Adit ikut tertawa, suasana kembali mencair.
"Dan jangan lupa," Ki Somad kembali serius. "Kerja itu juga bagian dari ibadah. Selama niat elu buat nafkahin keluarga, setiap tetes keringat itu pahala. Jadi jangan merasa minder kalau elu masih di kantor. Yang membedakan adalah niat elu. Jangan males sholat dan doa. Doa itu bikin hati adem. Kadang yang bikin orang stres bukan pekerjaannya, tapi hatinya yang kosong."
Perjuangan dan Ibadah
Malam semakin larut. Suara azan Isya dari musholla terdekat mulai terdengar. Adit merapikan kameranya. Kata-kata Ki Somad masih terngiang di telinganya: bertahan bukan berarti kalah, tapi strategi perang. Mencari nafkah untuk keluarga adalah ibadah.

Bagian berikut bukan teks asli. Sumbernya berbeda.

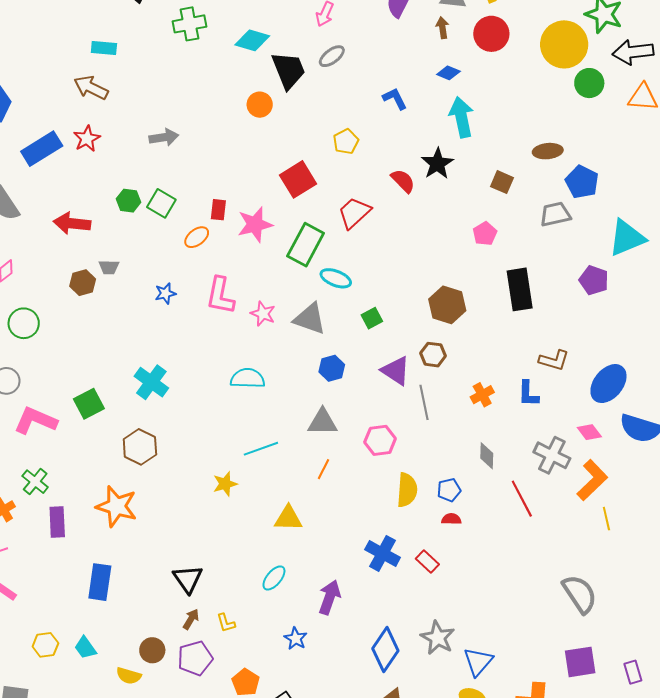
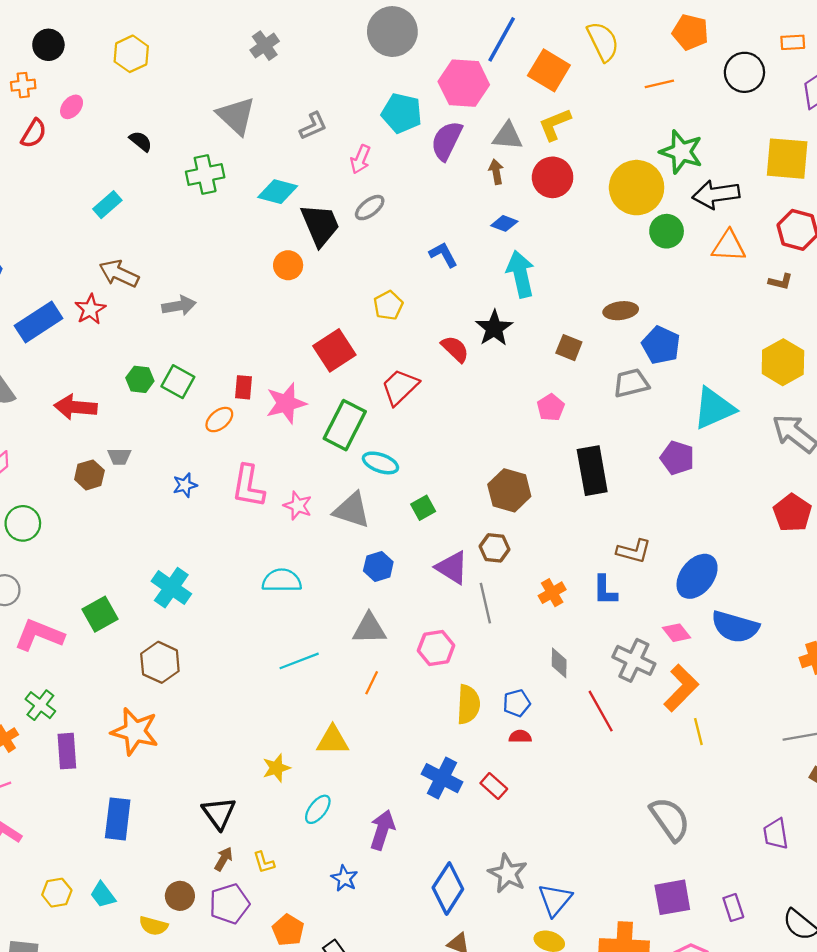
cyan rectangle: (104, 48) -> (107, 205), turned -45
brown arrow: (91, 88) -> (119, 274), moved
yellow star: (225, 484) -> (276, 768), moved

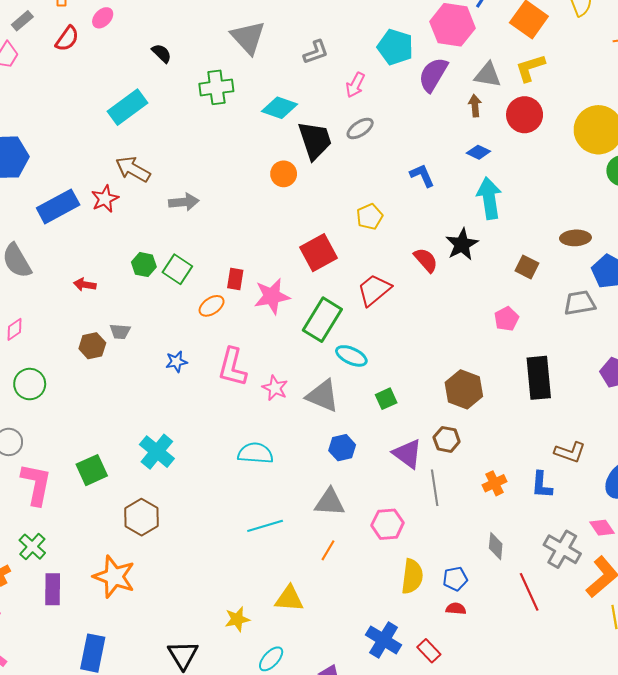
cyan rectangle: (107, 205) -> (128, 107), size x1.5
red arrow: (76, 407) -> (85, 285), size x0.6
pink L-shape: (39, 635) -> (36, 484), turned 75

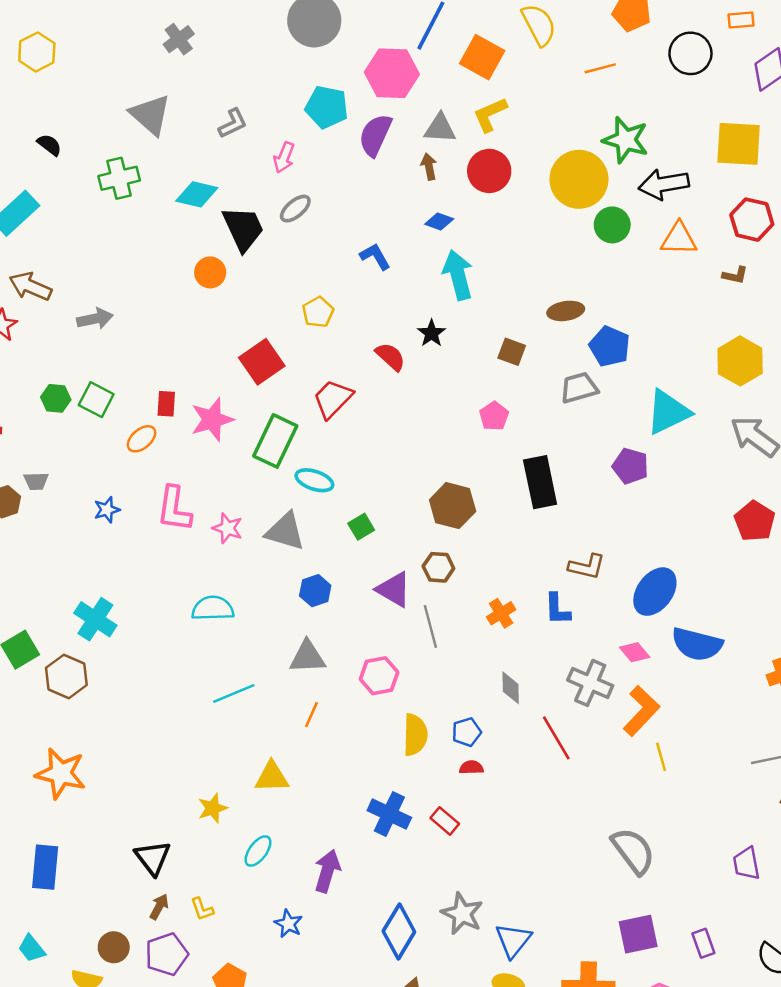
black star: (462, 244) -> (431, 333), size x0.7
brown hexagon: (141, 517) -> (66, 676), moved

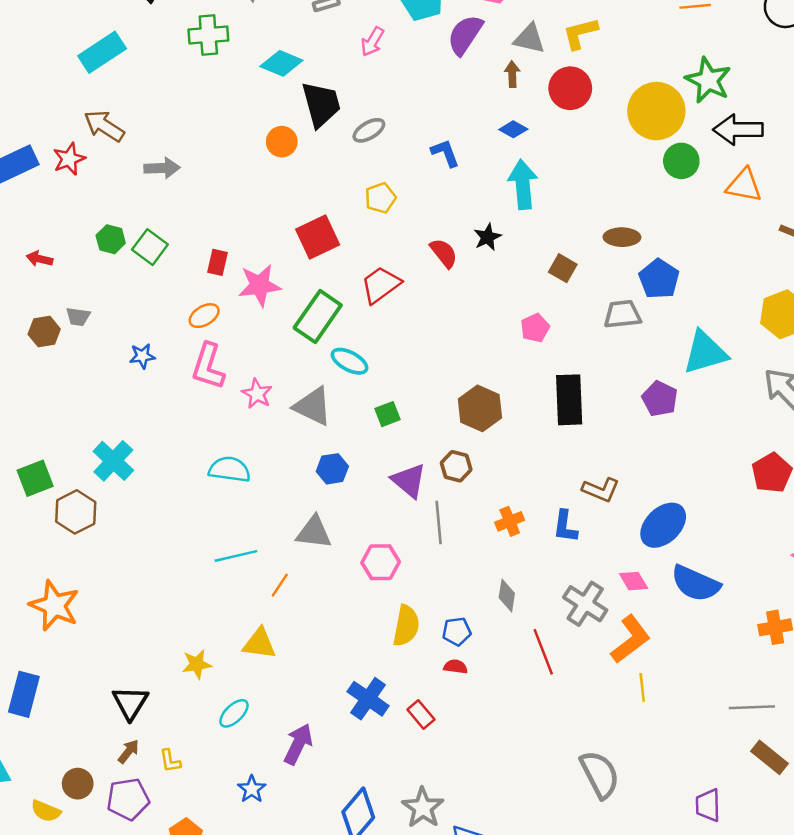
gray ellipse: (295, 209) -> (369, 130), moved
orange ellipse: (142, 439) -> (204, 316), moved
orange line: (312, 715) -> (280, 585), moved

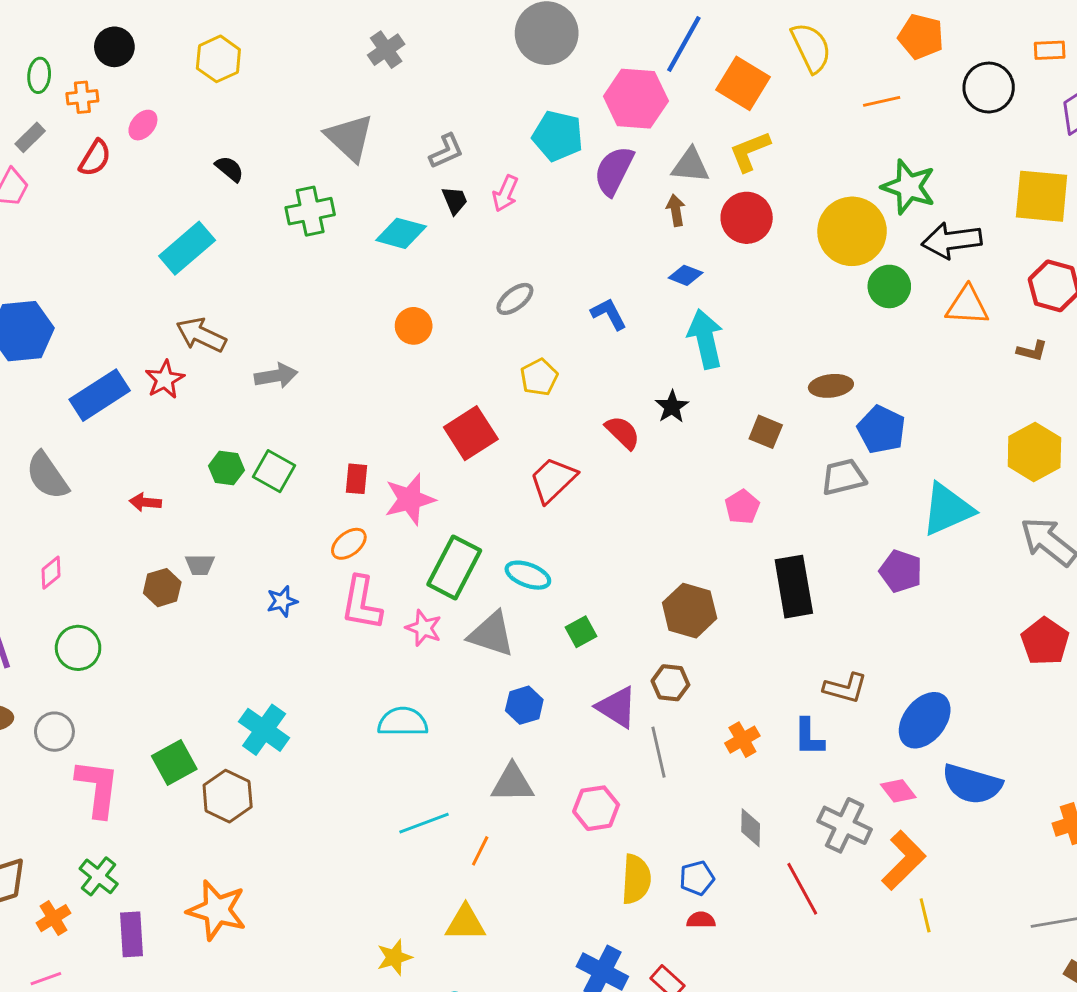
black trapezoid: (321, 104) -> (455, 200), moved, size x0.5
green rectangle: (318, 316) -> (454, 567), moved

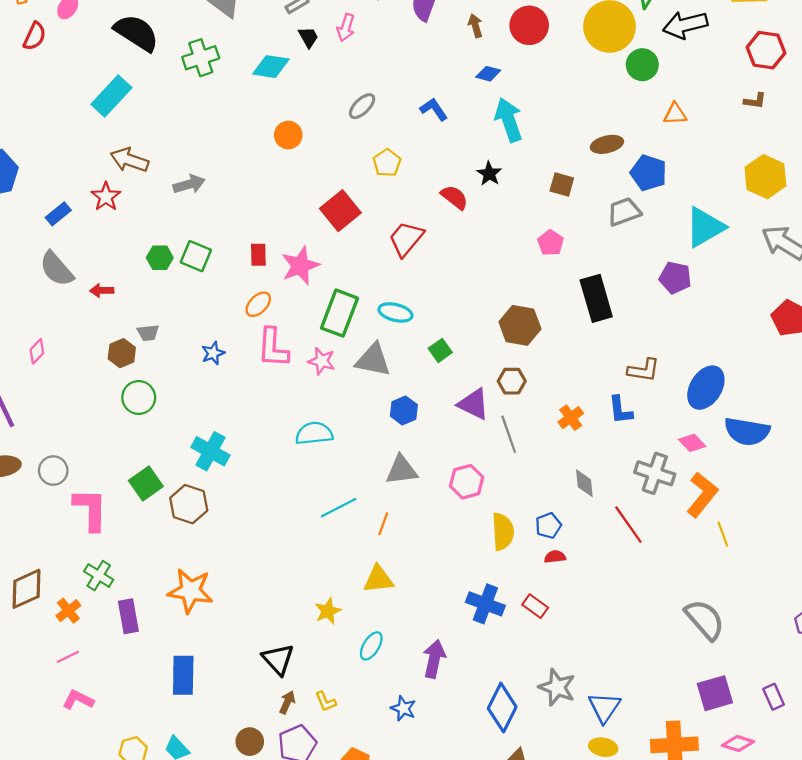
black semicircle: (229, 169) -> (136, 33), size x2.0
orange triangle: (967, 306) -> (675, 114), moved, size x0.7
blue rectangle: (100, 395) -> (58, 214), size x0.6
gray semicircle: (47, 476) -> (57, 269), moved
green circle: (78, 648) -> (139, 397), moved

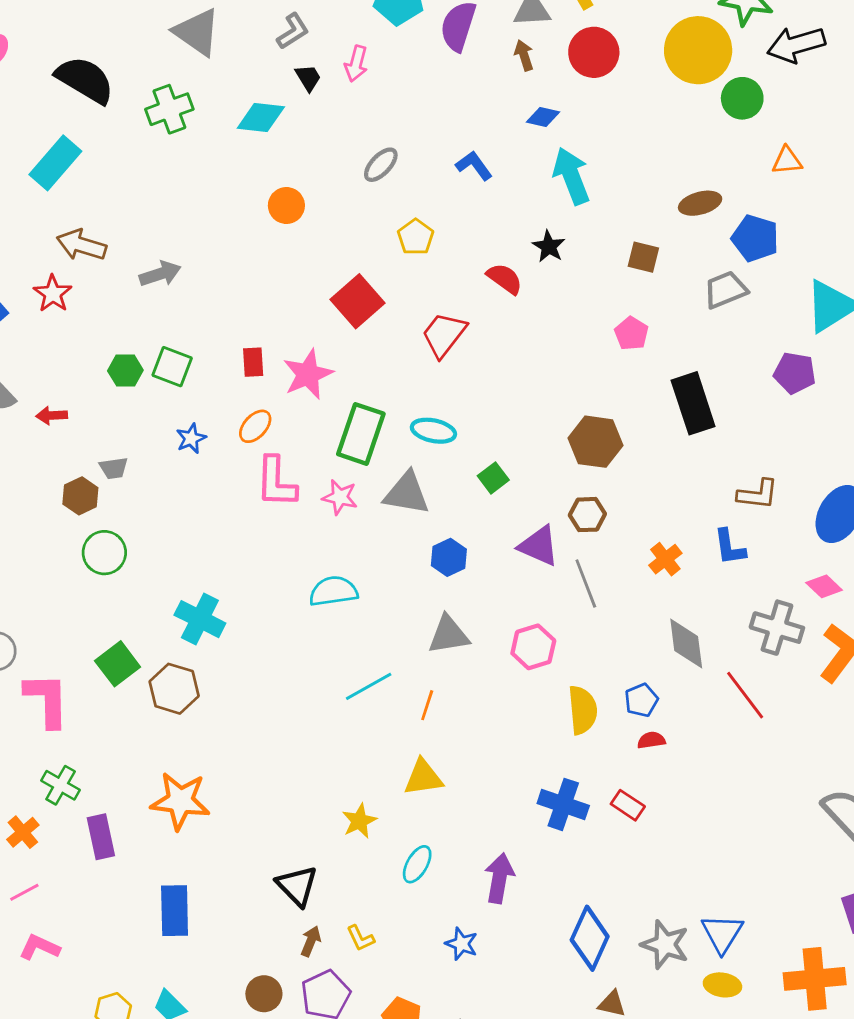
blue star: (213, 353) -> (191, 438), moved
gray diamond: (584, 483) -> (686, 644), size x1.4
gray star: (557, 687) -> (665, 945), moved

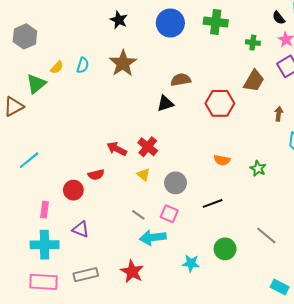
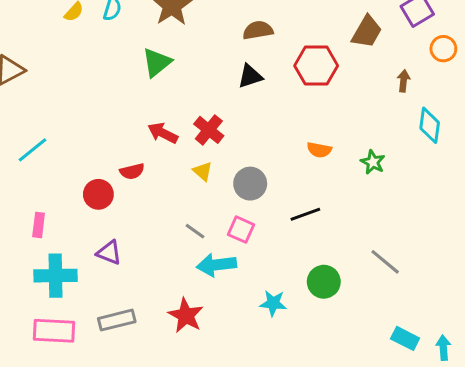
green triangle: (36, 84) -> (157, 62), moved
black triangle: (165, 103) -> (250, 76), moved
pink rectangle: (45, 210) -> (39, 225), moved

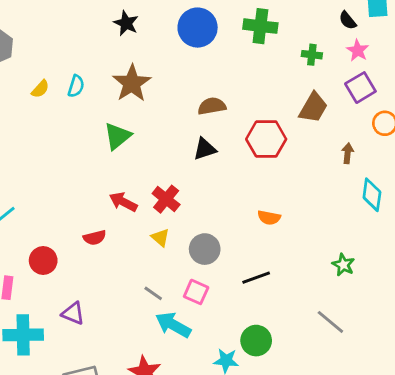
green star: (373, 162) -> (343, 265), moved
red circle: (98, 194) -> (43, 260), moved
cyan arrow: (216, 265) -> (173, 325), turned 36
green circle: (324, 282) -> (256, 341), moved

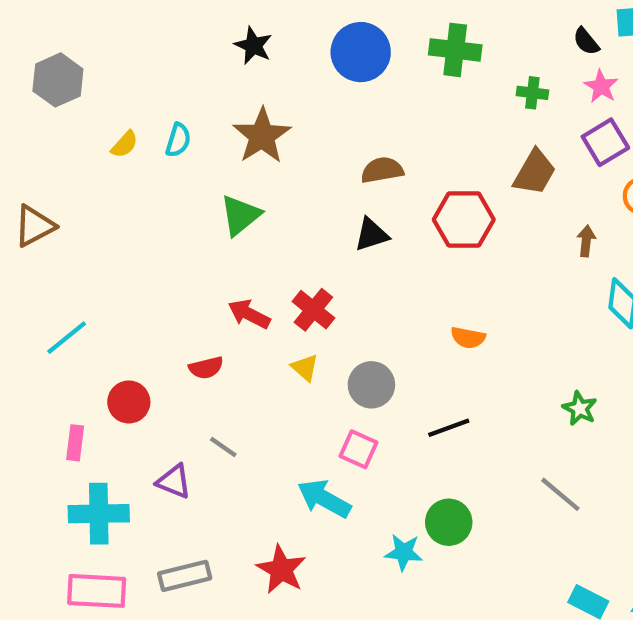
gray line: (153, 293) -> (223, 447), moved

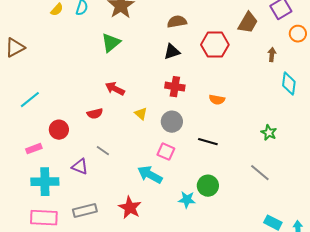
red cross: (313, 310) -> (175, 87), moved, turned -30
black line: (449, 428) -> (208, 142), turned 36
pink rectangle: (75, 443) -> (34, 149), turned 63

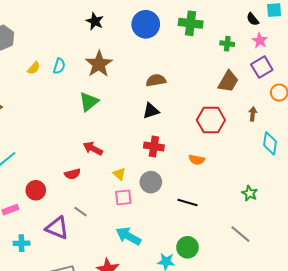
red hexagon: (215, 45) -> (211, 120), moved
pink square: (166, 152) -> (123, 197), moved, turned -30
purple triangle: (80, 167) -> (57, 228), size x1.4
cyan cross: (45, 182) -> (21, 243), size x0.6

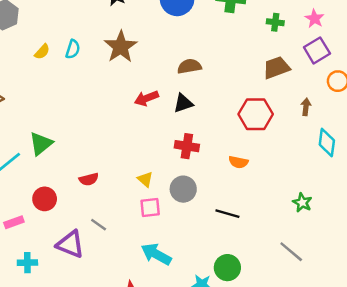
brown trapezoid: (228, 81) -> (276, 68), turned -140
green triangle: (89, 102) -> (41, 144), moved
red arrow: (93, 149) -> (146, 98), moved, turned -48

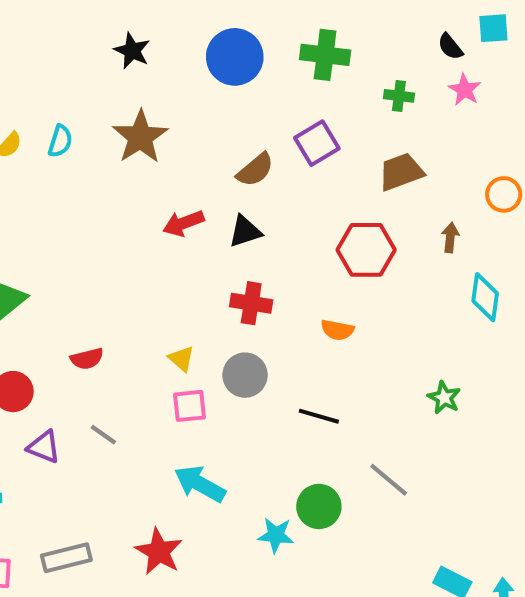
purple square: (317, 50) -> (317, 143), moved
brown semicircle: (189, 66) -> (255, 170), turned 150
purple triangle: (70, 244) -> (44, 447), moved, size x0.7
gray line: (291, 252) -> (389, 480), moved

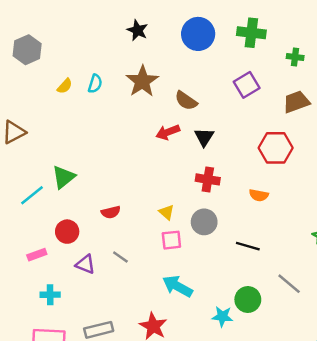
brown semicircle: (255, 170) -> (186, 101), moved, turned 75
black triangle: (245, 231) -> (204, 137), turned -40

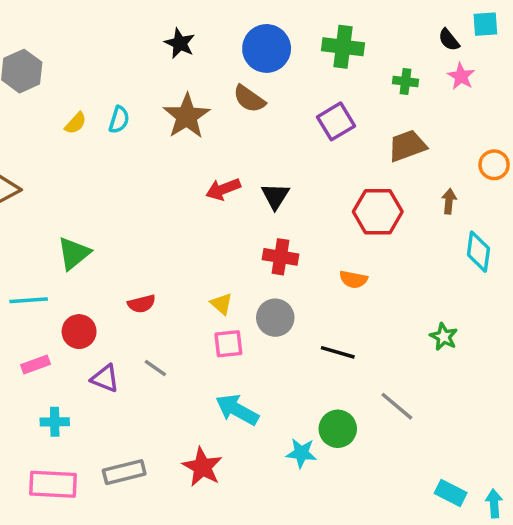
brown semicircle: (186, 101) -> (249, 99), moved
cyan line: (32, 195) -> (29, 300), moved, turned 35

Dalam perjalanan pulang, Adit menatap wajah anaknya yang tersenyum di layar ponselnya. Di situlah ia sadar, pekerjaannya mungkin terasa pahit, tapi itu sementara. Yang abadi adalah alasan kenapa ia bertahan: anak dan istrinya.
Ia nggak lagi melihat dirinya sebagai budak kantor, melainkan seorang pejuang yang sedang menabung amunisi. Suatu hari nanti, bisnis fotografi dan videonya akan berkembang pesat, bukan karena nekat, tapi karena ia sudah mempersiapkan segalanya dengan matang.
Malam itu, Adit akhirnya ngerti: kopi pahit nggak selalu menyiksa. Kadang, justru menguatkan.
Gimana, pernah nggak sih elu ngerasain dilema kayak Adit, di mana pilihan antara passion dan tanggung jawab terasa sulit?